Development and Evaluation of an Integrated Water, Salinity, and Nitrogen Model: ENVIRON-GRO.

Salinity in irrigated cropland significantly affects food and fiber production. Thus it is imperative to understand the interaction between soil water salinity and crop yield. A simulation model was developed to evaluate the integrated effects of water, salinity, and nitrogen on crop growth. The model can be used to evaluate: (1) response of plant to water, salinity and N stresses; (2) water, salt, and nitrogen dynamics in the soil profile; and (3) balances of water, salt and nitrogen to improve water and fertilizer use efficiency and assess salt and nitrate leaching. The simulated relative yields of cotton and salt distribution from the ENVIRO-GRO model were compared with measured yields and salt distribution from a three-year field experiment in Xinjiang, China. A good agreement between simulated and observed cotton relative yield and average electrical conductivity of saturated extract (ECe) in root zone was observed.

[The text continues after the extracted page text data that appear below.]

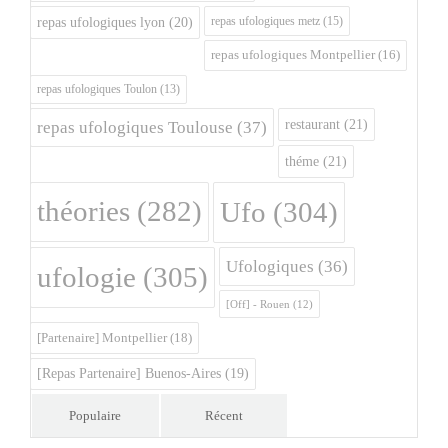
repas ufologiques metz
(15)
repas ufologiques lyon
(20)
repas ufologiques Montpellier
(16)
repas ufologiques Toulon
(13)
restaurant
(21)
repas ufologiques Toulouse
(37)
théme
(21)
théories
(282)
Ufo
(304)
Ufologiques
(36)
ufologie
(305)
[Off] - Rouen
(12)
[Partenaire] Montpellier
(18)
[Repas Partenaire] Buenos-Aires
(19)
Populaire
Récent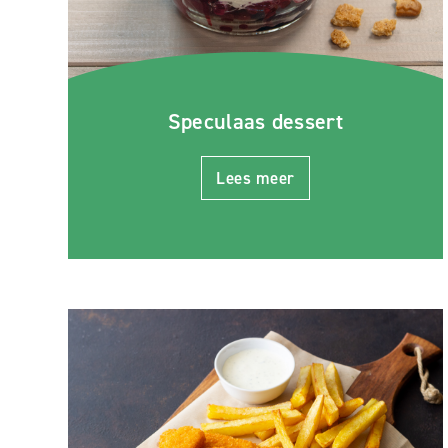
Speculaas dessert
Lees meer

Both simulated and measured data showed that salt accumulation in the soil profile increased as irrigation water salinity level increased, depending on irrigation water salinity and irrigation scheduling. Cotton yield was not influenced by water salinity in the first year, but decreased significantly as the salinity level of the irrigation water increased in the second and third year. A comparison between ENVIRO-GRO (transient-state model) and WATSUIT (steady-state model) reveals that the WATSUIT predicted higher average EC_e values in the root zone, which often overestimated the negative impact of saline water irrigation. Our results showed that the ENVIRO-GRO model can be used with confidence in simulating the consequences of irrigation management options under saline conditions.